Is there any way for me to aggregate / compute PPC statistics in Stan prior to loading the results into memory in R ? For context, I’m (by far) most interested in performing PPCs for the approximate posterior of the per-gene amplitude parameter \hat{\tau}_g; at this point I’m much less concerned with the posteriors for the basis function coefficients or the intercepts.

Thanks,
Jack

Right, I forgot your N is so big.

Yes, you can compute the test statistics for each posterior draw in generated quantities, and then instead of SxN (where S is the number of posterior draws) you would return SxT (where T is the number of test statistics). We have recently recommended visualization and probability integral transformation (PIT) checks, but they would require SxN memory.
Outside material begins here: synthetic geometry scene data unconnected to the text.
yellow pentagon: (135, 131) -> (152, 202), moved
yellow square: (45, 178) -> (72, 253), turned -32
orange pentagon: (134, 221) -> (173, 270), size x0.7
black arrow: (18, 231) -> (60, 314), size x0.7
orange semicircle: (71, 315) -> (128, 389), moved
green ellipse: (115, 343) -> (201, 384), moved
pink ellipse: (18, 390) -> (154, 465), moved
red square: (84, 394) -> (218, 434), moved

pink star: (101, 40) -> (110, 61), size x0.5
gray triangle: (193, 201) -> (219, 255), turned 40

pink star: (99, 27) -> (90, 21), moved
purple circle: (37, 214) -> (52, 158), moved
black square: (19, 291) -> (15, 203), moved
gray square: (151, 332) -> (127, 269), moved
The downside of scalar test statistics is that you need to be careful to select one that is as ancillary as possible, so you need to think about what statistic is not one-to-one mapped to one of the model parameters, tells you something useful about the data distribution, and is fast to compute for N replicates.
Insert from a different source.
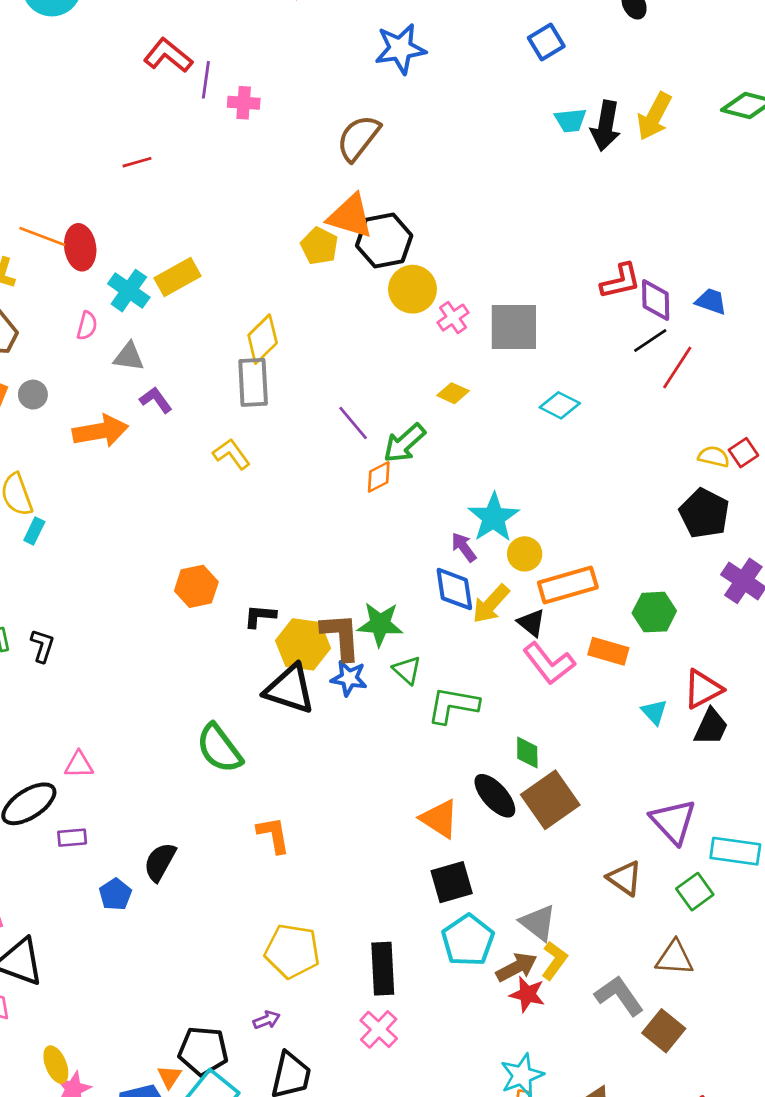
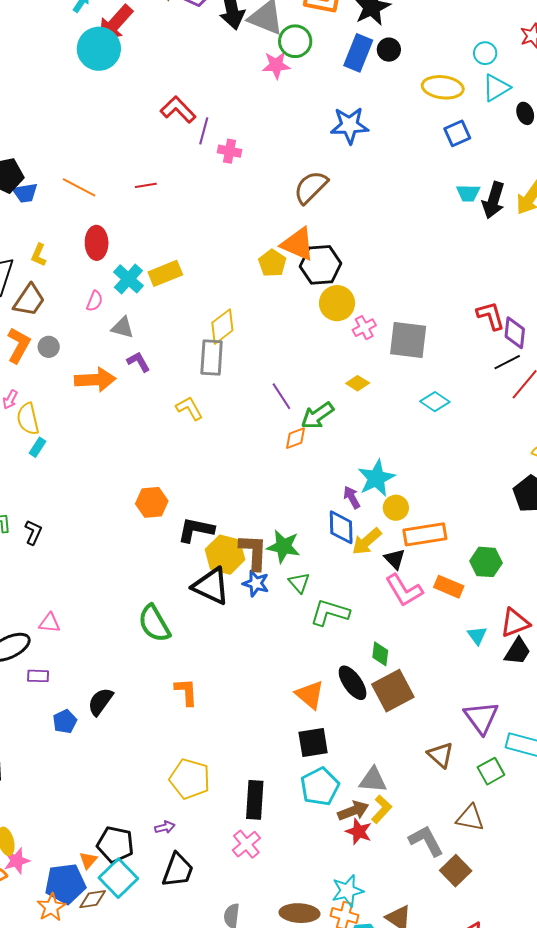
orange line: (42, 236) -> (79, 187), moved
red L-shape: (621, 281) -> (491, 316), turned -100
black L-shape: (260, 616) -> (196, 530), size x1.5
gray triangle: (538, 923) -> (373, 780), turned -40

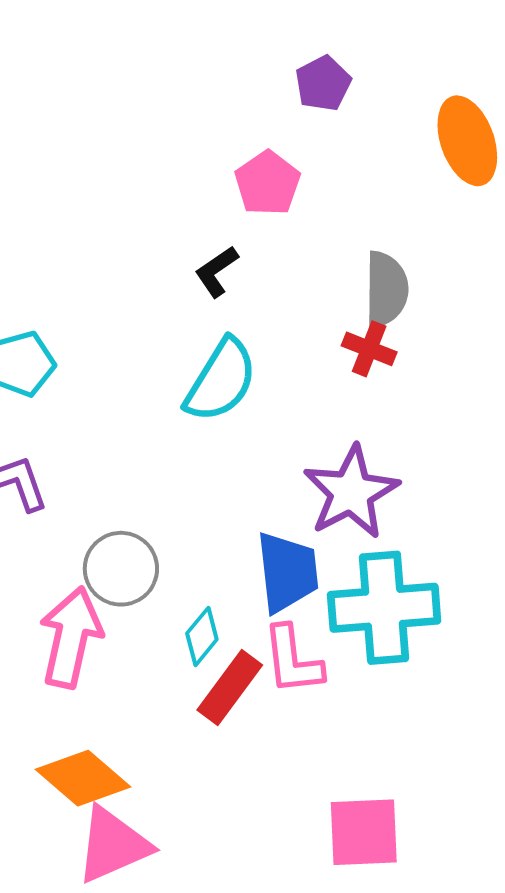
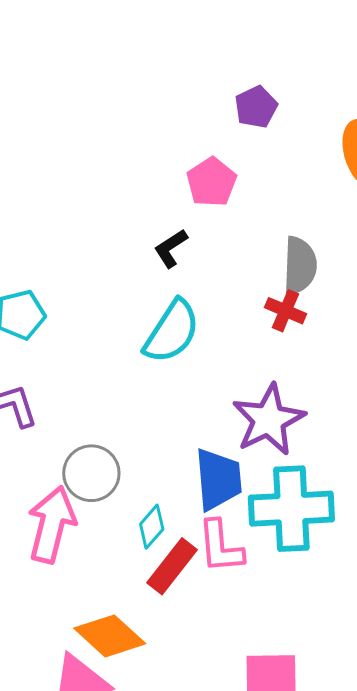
orange diamond: (83, 778) -> (110, 636), moved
PPC refers to posterior predictive checking, and is used to examine how well the posterior predictive distribution matches the data. It’s not directly assessing how good the approximate posterior is compared to the true posterior.

It seems using posterior SBC with VI or comparing to MCMC results, would be the best choices for you even they are computationally costly.

Ah OK, thank you for correcting my interpretation of what a PPC is. I’ll do some thinking about what scalar statistic(s) might be worth implementing as well as looking more into posterior SBC (I found the preprint you put out on it earlier this year & am reading through it now).